The main herbal preparations of this plant are shown in the list below.
- 70% ethanol extract
- Toujie Quwen Granules
- compressed leaf tablets
- yinhuang langxiao granule
- herbal tea
What side effects this plant can have?
This plant can cause significant health complications including cytotoxicity, allergic symptoms, hepatotoxicity, neurotoxicity, and proteotoxic stress. Exposure to its chemical constituents may lead to cellular damage through mechanisms of cytotoxicity that disrupt normal biological functions. Some individuals may experience various allergic symptoms such as skin rashes or respiratory irritation upon contact or ingestion. High doses or prolonged use are linked to hepatotoxicity, which indicates potential liver injury, and neurotoxicity affecting the nervous system. Furthermore, the plant can induce proteotoxic stress by causing the accumulation of misfolded proteins within cells.
According to a study published by "Metabolism open", the flavonoid extracted from Artemisia annua (FAA) displayed remarkable antioxidant activities with low IC50/EC50 values ranging from 3.85 to 19.32 μg/mL. When tested at 10 μg/mL, FAA significantly (p<0.05) preserved cell viability and inhibited damage induced by APAP (11 mM) or CCl4 (4 mM). Unlike the semi-synthesized molecule ART, FAA effectively protects liver cells without any cytotoxicity effect even at 100 μg/mL. While ART provides relative protection at low concentrations, it showed a significant (p<0.05) cytotoxic effect on hepatocytes at concentrations of 100 and 1000 μg/mL. Consequently, the data suggests that ART harms mice hepatocytes at high concentrations.
The main side effects this plant can have are shown in the list below.
- cytotoxicity
- allergic symptoms
- hepatotoxicity
- neurotoxicity
- proteotoxic stress
What herbs are paired with Artemisia annua?
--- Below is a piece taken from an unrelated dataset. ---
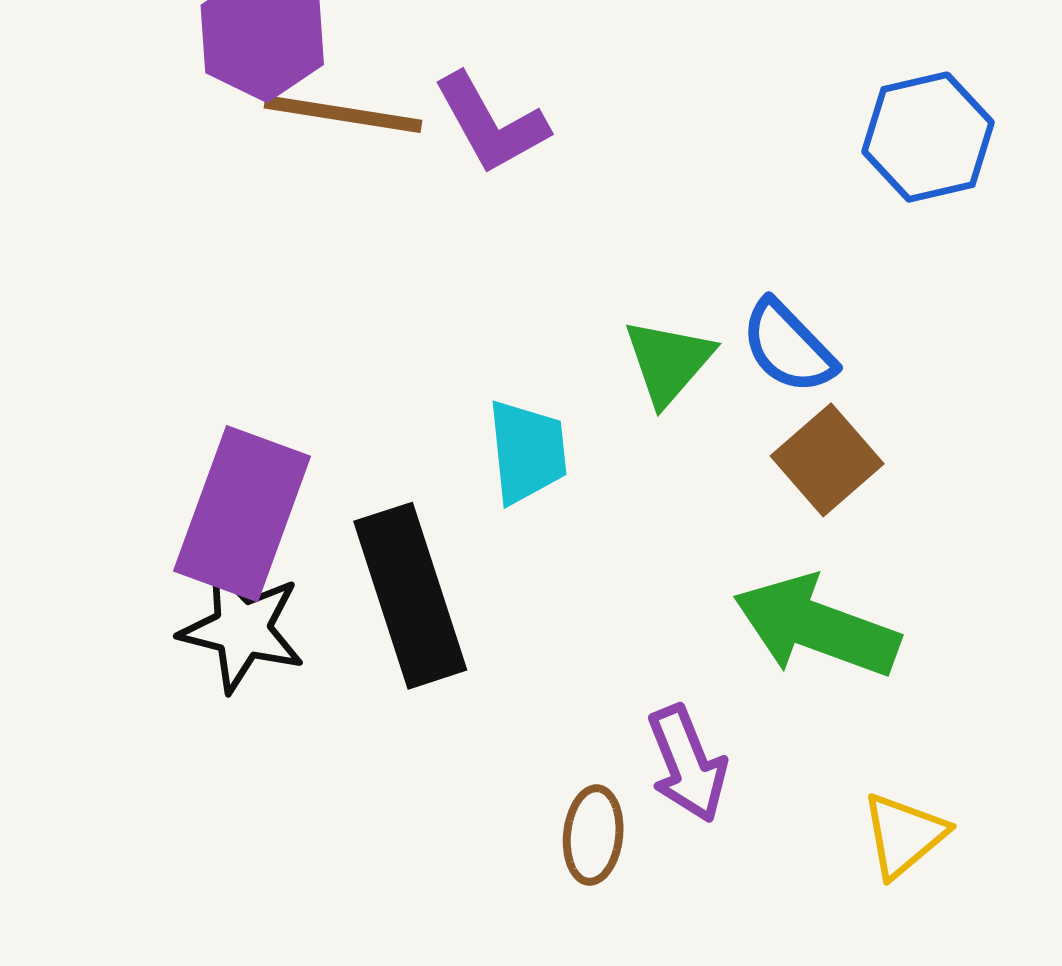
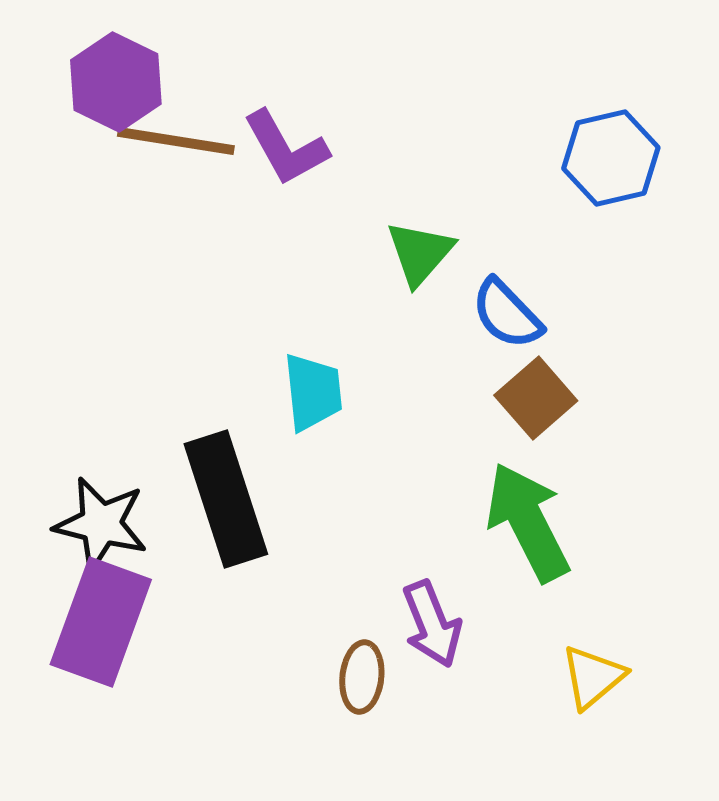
green triangle: (668, 362) -> (420, 253), moved
purple rectangle: (242, 514) -> (101, 622), moved
green arrow: (816, 627) -> (528, 522), turned 43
This plant, commonly known as sweet wormwood, is frequently paired with ginger, peppermint, or lemon balm to balance its intense bitterness and enhance its therapeutic properties.
Adding ginger can provide a warming effect that complements the plant's cooling nature, while peppermint offers a refreshing scent that masks the pungent aroma. Lemon balm is often included in herbal blends to provide a gentle sedative quality that works alongside the plant's potent alkaloids. These combinations are often formulated in teas or tinctures to improve the overall palatability of the bitter extracts.
Such pairings allow herbalists to tailor the functional benefits of the blend to specific wellness needs.